▼
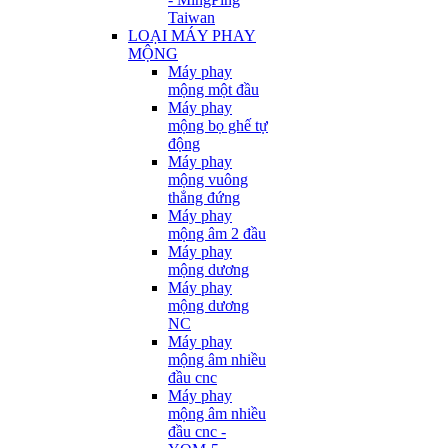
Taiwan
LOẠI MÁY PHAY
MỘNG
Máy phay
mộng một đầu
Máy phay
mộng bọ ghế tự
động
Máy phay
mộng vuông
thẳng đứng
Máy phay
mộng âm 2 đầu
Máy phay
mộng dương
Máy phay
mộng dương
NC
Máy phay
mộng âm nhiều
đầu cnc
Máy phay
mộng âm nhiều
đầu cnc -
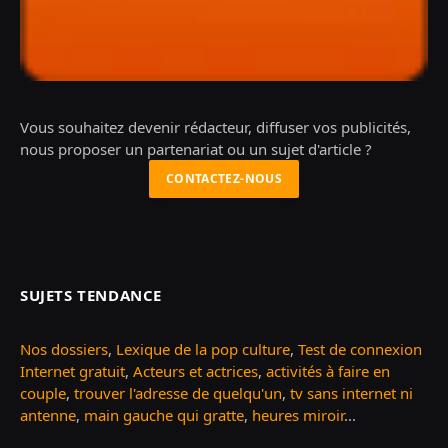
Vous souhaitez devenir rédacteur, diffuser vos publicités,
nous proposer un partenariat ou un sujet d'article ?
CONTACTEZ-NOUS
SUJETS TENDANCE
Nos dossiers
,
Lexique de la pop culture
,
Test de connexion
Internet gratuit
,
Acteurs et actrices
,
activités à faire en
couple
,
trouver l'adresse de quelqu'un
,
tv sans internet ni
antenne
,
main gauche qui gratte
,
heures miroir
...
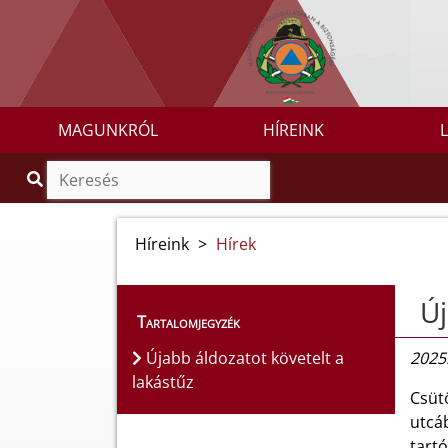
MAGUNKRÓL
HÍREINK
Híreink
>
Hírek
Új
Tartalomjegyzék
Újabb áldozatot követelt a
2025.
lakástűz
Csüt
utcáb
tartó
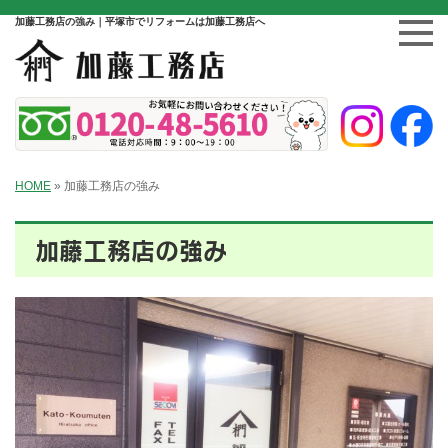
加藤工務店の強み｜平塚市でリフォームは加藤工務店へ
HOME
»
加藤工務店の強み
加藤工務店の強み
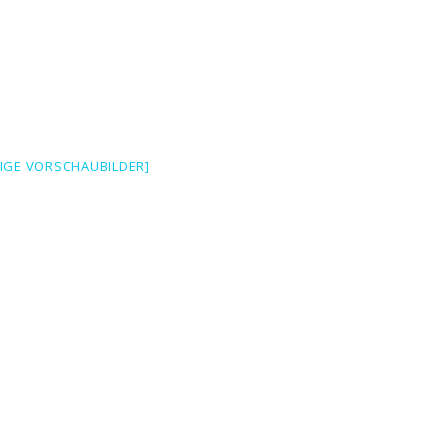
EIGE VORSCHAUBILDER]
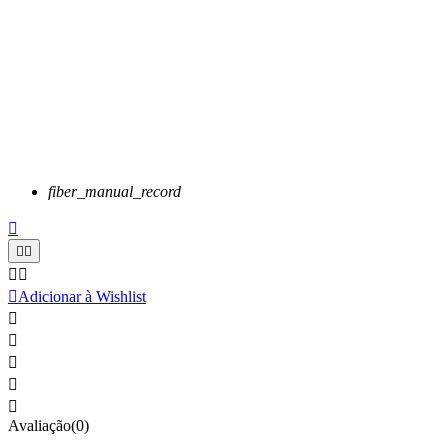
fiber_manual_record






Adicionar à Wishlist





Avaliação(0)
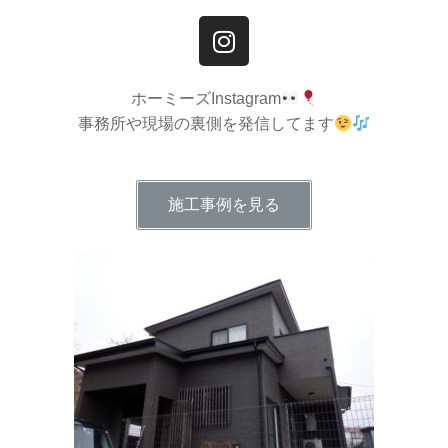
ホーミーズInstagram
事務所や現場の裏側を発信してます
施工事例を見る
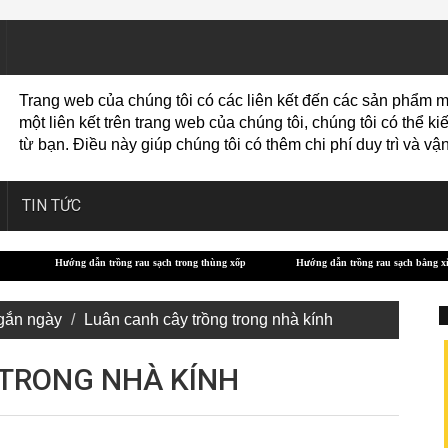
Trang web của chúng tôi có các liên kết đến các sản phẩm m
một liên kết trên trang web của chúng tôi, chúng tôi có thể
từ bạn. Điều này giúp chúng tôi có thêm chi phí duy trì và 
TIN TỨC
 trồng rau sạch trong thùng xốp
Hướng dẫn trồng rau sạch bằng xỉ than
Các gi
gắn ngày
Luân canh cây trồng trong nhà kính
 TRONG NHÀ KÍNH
▲
- **Work to complete**
Print, please, exactly the lines from the one holding "Test de connexion" through the final line of the data, both included, while leaving out each picture.

- **Solution to this task**
Test de connexion
Internet gratuit
,
Acteurs et actrices
,
activités à faire en
couple
,
trouver l'adresse de quelqu'un
,
tv sans internet ni
antenne
,
main gauche qui gratte
,
heures miroir
...
MAGUNKRÓL
HÍREINK
Híreink
>
Hírek
Új
Tartalomjegyzék
Újabb áldozatot követelt a
2025.
lakástűz
Csüt
utcáb
tartó
加藤工務店の強み｜平塚市でリフォームは加藤工務店へ
HOME
»
加藤工務店の強み
加藤工務店の強み
EIGE VORSCHAUBILDER]
fiber_manual_record






Adicionar à Wishlist





Avaliação(0)
ホーミーズInstagram
事務所や現場の裏側を発信してます
施工事例を見る
Trang web của chúng tôi có các liên kết đến các sản phẩm m
một liên kết trên trang web của chúng tôi, chúng tôi có thể
từ bạn. Điều này giúp chúng tôi có thêm chi phí duy trì và 
TIN TỨC
 trồng rau sạch trong thùng xốp
Hướng dẫn trồng rau sạch bằng xỉ than
Các gi
gắn ngày
Luân canh cây trồng trong nhà kính
 TRONG NHÀ KÍNH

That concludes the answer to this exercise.